Already the Chief Justice of Bangladesh Supreme Court & a few other Judges plus Head of BanglaDesh Reserve Bank have resigned. It is going to be hard to see how BanglaDesh manages its finances without real peace. Look at the map to see that BanglaDesh is surrounded on 3 sides by India & by the Bay of Bengal on the 4th side. We hear that textile companies that created the export franchise of BanglaDesh are already planning to move to Bihar State in India. We don’t see any major multinational remaining in a Bangledesh that has become inimical to India or discriminatory to Hindus.
Regarding UK, the best comment we saw came from a well-known journalist/podcaster from India:
- Smita Prakash@smitaprakash – Aug 5 – UK created Pakistan in 1947. Now Pakistan is being created in the UK.
Our bottom line is that the next 4 months might be eventful.
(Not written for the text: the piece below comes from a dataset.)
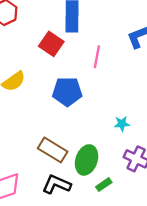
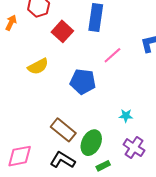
red square: (51, 44) -> (62, 31), moved
pink line: (97, 57) -> (112, 55), turned 30

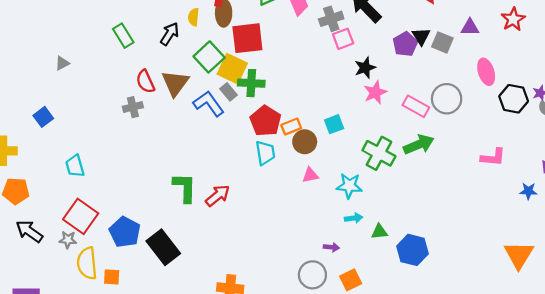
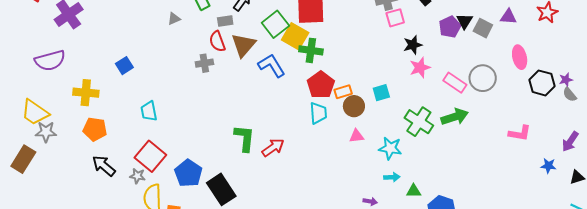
gray triangle: (62, 63) -> (174, 19), moved
gray rectangle: (229, 92) -> (225, 21), moved, turned -63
No one can say with confidence who will be President in January 2025, Kamala Harris or Donald Trump. So the combatants in every conflict might either choose to accelerate their efforts or postpone their plans depending on which side they think will win.
Now to our own favorite idea or fantasy – Merger between Australia & America. Frankly we are being polite because we really mean joining of Australia with USA as the newest state of our Union. We first wrote about this idea on September 3, 2011. We wrote then & still feel today this will be the 21st century equivalent of the Louisiana Purchase of 1801-1802. About 10 years later, we called AUKUS Eminently Sensible on September 19, 2021.